La peluche, je faisais ça aussi pendant un moment ;)
Des fois il y avait un petit bout d'oreille qui d'passait de mon sac..  ;D

Bonsoir,

comme on dit, à chaque problème, il a une solution. Mais c'est compliqué.

Que je retourne sur les lieux des agressions n'a pas aidé, mais à cela j'ajoute ma mauvaise période de l'année. Septembre et Octobre sont des mois assez difficiles, 8 agressions dont les plus violentes avec 2 viols dont celui quand j'avaisn 6 ans.

Mon cerveau est loin d'être mon ami, que ce soit la journée ou la nuit.

Comment faites-vous pour avancer quand votre stresse est au maximum?

Je sursaute à chaque ombre, à chaque personne que je l'entende ou pas. Etre avec mon chien me rassure, mais elle doit sentir mon stresse quand je m'approche d'un homme comme elle grogne sur lui. Je refuse cela.

Est-ce qu'il faut que j'attende que cela passe? Comment faire autrement?

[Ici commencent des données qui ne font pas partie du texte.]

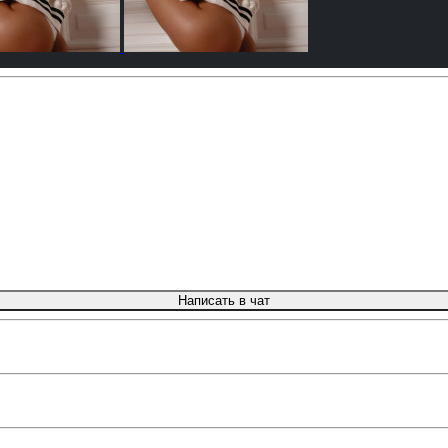
Написать в чат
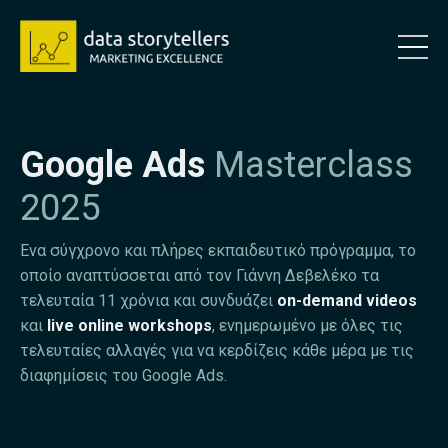
Google Ads
Masterclass
2025
Ένα σύγχρονο και πλήρες εκπαιδευτικό πρόγραμμα, το
οποίο αναπτύσσεται από τον Γιάννη Δεβελέκο τα
τελευταία 11 χρόνια και συνδυάζει
on-demand videos
και
live online workshops
, ενημερωμένο με όλες τις
τελευταίες αλλαγές για να κερδίζεις κάθε μέρα με τις
διαφημίσεις του Google Ads.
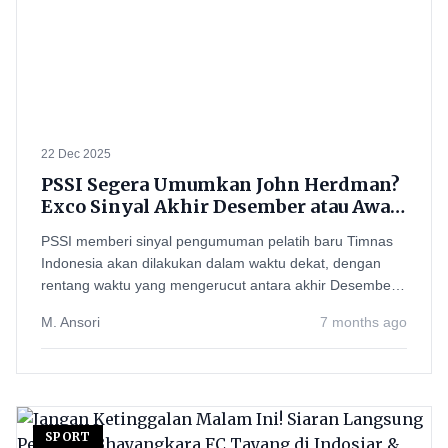
22 Dec 2025
PSSI Segera Umumkan John Herdman?
Exco Sinyal Akhir Desember atau Awal
Januari 2026
PSSI memberi sinyal pengumuman pelatih baru Timnas
Indonesia akan dilakukan dalam waktu dekat, dengan
rentang waktu yang mengerucut antara akhir Desember
2025
M. Ansori
7 months ago
SPORT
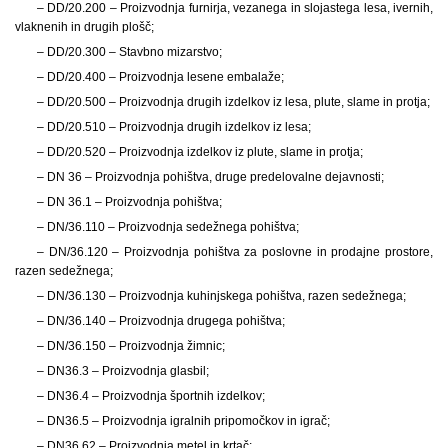
– DD/20.200 – Proizvodnja furnirja, vezanega in slojastega lesa, ivernih,
vlaknenih in drugih plošč;
– DD/20.300 – Stavbno mizarstvo;
– DD/20.400 – Proizvodnja lesene embalaže;
– DD/20.500 – Proizvodnja drugih izdelkov iz lesa, plute, slame in protja;
– DD/20.510 – Proizvodnja drugih izdelkov iz lesa;
– DD/20.520 – Proizvodnja izdelkov iz plute, slame in protja;
– DN 36 – Proizvodnja pohištva, druge predelovalne dejavnosti;
– DN 36.1 – Proizvodnja pohištva;
– DN/36.110 – Proizvodnja sedežnega pohištva;
– DN/36.120 – Proizvodnja pohištva za poslovne in prodajne prostore,
razen sedežnega;
– DN/36.130 – Proizvodnja kuhinjskega pohištva, razen sedežnega;
– DN/36.140 – Proizvodnja drugega pohištva;
– DN/36.150 – Proizvodnja žimnic;
– DN36.3 – Proizvodnja glasbil;
– DN36.4 – Proizvodnja športnih izdelkov;
– DN36.5 – Proizvodnja igralnih pripomočkov in igrač;
– DN36.62 – Proizvodnja metel in krtač;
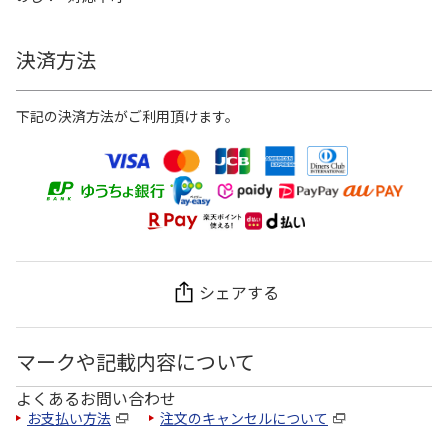
決済方法
下記の決済方法がご利用頂けます。
シェアする
マークや記載内容について
よくあるお問い合わせ
お支払い方法
注文のキャンセルについて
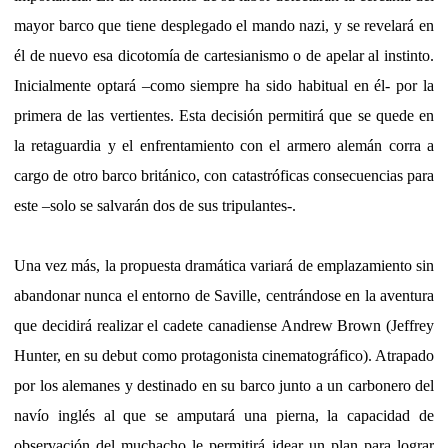
mayor barco que tiene desplegado el mando nazi, y se revelará en
él de nuevo esa dicotomía de cartesianismo o de apelar al instinto.
Inicialmente optará –como siempre ha sido habitual en él- por la
primera de las vertientes. Esta decisión permitirá que se quede en
la retaguardia y el enfrentamiento con el armero alemán corra a
cargo de otro barco británico, con catastróficas consecuencias para
este –solo se salvarán dos de sus tripulantes-.
Una vez más, la propuesta dramática variará de emplazamiento sin
abandonar nunca el entorno de Saville, centrándose en la aventura
que decidirá realizar el cadete canadiense Andrew Brown (Jeffrey
Hunter, en su debut como protagonista cinematográfico). Atrapado
por los alemanes y destinado en su barco junto a un carbonero del
navío inglés al que se amputará una pierna, la capacidad de
observación del muchacho le permitirá idear un plan para lograr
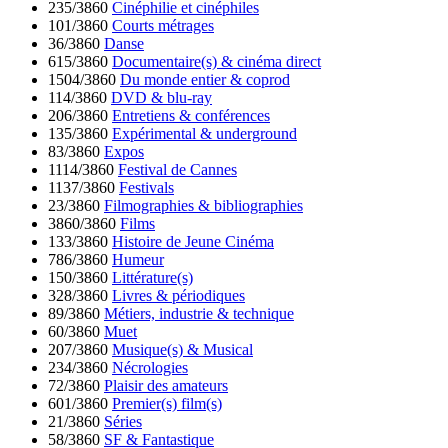
235/3860
Cinéphilie et cinéphiles
101/3860
Courts métrages
36/3860
Danse
615/3860
Documentaire(s) & cinéma direct
1504/3860
Du monde entier & coprod
114/3860
DVD & blu-ray
206/3860
Entretiens & conférences
135/3860
Expérimental & underground
83/3860
Expos
1114/3860
Festival de Cannes
1137/3860
Festivals
23/3860
Filmographies & bibliographies
3860/3860
Films
133/3860
Histoire de Jeune Cinéma
786/3860
Humeur
150/3860
Littérature(s)
328/3860
Livres & périodiques
89/3860
Métiers, industrie & technique
60/3860
Muet
207/3860
Musique(s) & Musical
234/3860
Nécrologies
72/3860
Plaisir des amateurs
601/3860
Premier(s) film(s)
21/3860
Séries
58/3860
SF & Fantastique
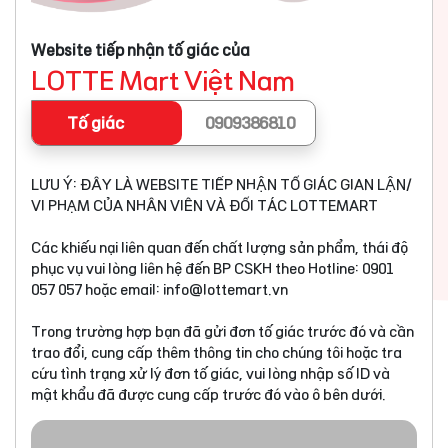
Website tiếp nhận tố giác của
LOTTE Mart Việt Nam
Tố giác
0909386810
LƯU Ý: ĐÂY LÀ WEBSITE TIẾP NHẬN TỐ GIÁC GIAN LẬN/
VI PHẠM CỦA NHÂN VIÊN VÀ ĐỐI TÁC LOTTEMART
Các khiếu nại liên quan đến chất lượng sản phẩm, thái độ
phục vụ vui lòng liên hệ đến BP CSKH theo Hotline: 0901
057 057 hoặc email:
info@lottemart.vn
Trong trường hợp bạn đã gửi đơn tố giác trước đó và cần
trao đổi, cung cấp thêm thông tin cho chúng tôi hoặc tra
cứu tình trạng xử lý đơn tố giác, vui lòng nhập số ID và
mật khẩu đã được cung cấp trước đó vào ô bên dưới.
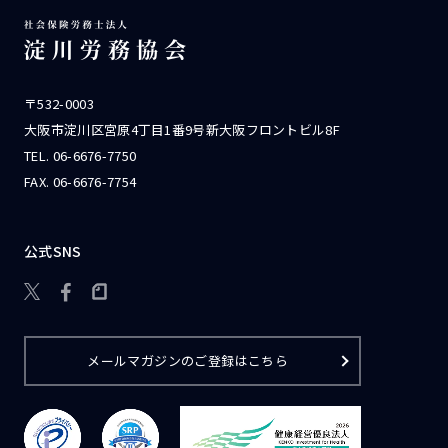
〒532-0003
大阪市淀川区宮原4丁目1番9号新大阪フロントビル8F
TEL.
06-6676-7750
FAX. 06-6676-7754
公式SNS

メールマガジンのご登録はこちら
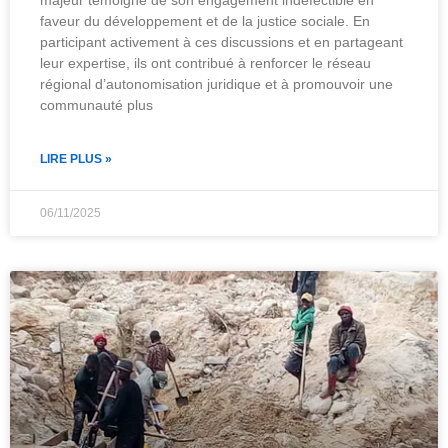
majeur témoigne de son engagement indéfectible en
faveur du développement et de la justice sociale. En
participant activement à ces discussions et en partageant
leur expertise, ils ont contribué à renforcer le réseau
régional d’autonomisation juridique et à promouvoir une
communauté plus
LIRE PLUS »
06/11/2025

Je ne sais plus... Je suis fatigué par ces moments que je revis... Novembre paraît tellement loin...

Bonsoir Aela  :-\,
J'espère que tu tiens bons quand même,
les périodes "anniversaires" se suivent ici pour chacun(e) de nous,
avec ses lots d'horreurs qui empêchent de vivre,
à des degrés propres aux un(es) et aux autres...

Pas de baguette magique,
s'accrocher, faire front,
tenir bon :P...

En parler,
écrire ici ou dans un cahier,
essayer de se faire aider avec des gens du métier,
ce sont les conseils les plus classiques que je peux te donner...

Il y a les médocs aussi,
bien que j'y sois totalement réfractaire à cause des effets secondaires,
force est de constater qu'ils aident parfois...

A chacun(e) de trouver sa méthode :P...
enfin celle(s) qui lui correspond le mieux...

Les souvenirs traumatiques nous sommes condamnés à vivre avec,
apprendre à les accepter, les "digérer",
en faire des mauvais souvenirs plus supportables,
c'est le chemin que nous devons accomplir,
avec plus ou moins de succès, pour retrouver une vie,
pour oublier le mode survie...

C'est long, mais parfois ça le fait après bien des essais,
qui remuent, qui font mal, et dont le résultat est toujours incertain...

Ce soir j'étais sur la 2,
"envoyé spécial" ,
et un essais thérapeutique tout neuf sur les victimes des attentats,
un protocole tout simple,
suivi par des psy qui se forment en même temps,
sur les suites des premiers essais effectué sur des vétérans au Canada...

15% des vétérans reviennent des zones de conflits traumatisés à vie,
démolis à tout jamais, hantés par les faits de guerre qu'ils ont vécus...

L'essais clinique en cours à lieu sur près de 200 traumatisés des divers attentats qui secouent notre pays depuis 2012...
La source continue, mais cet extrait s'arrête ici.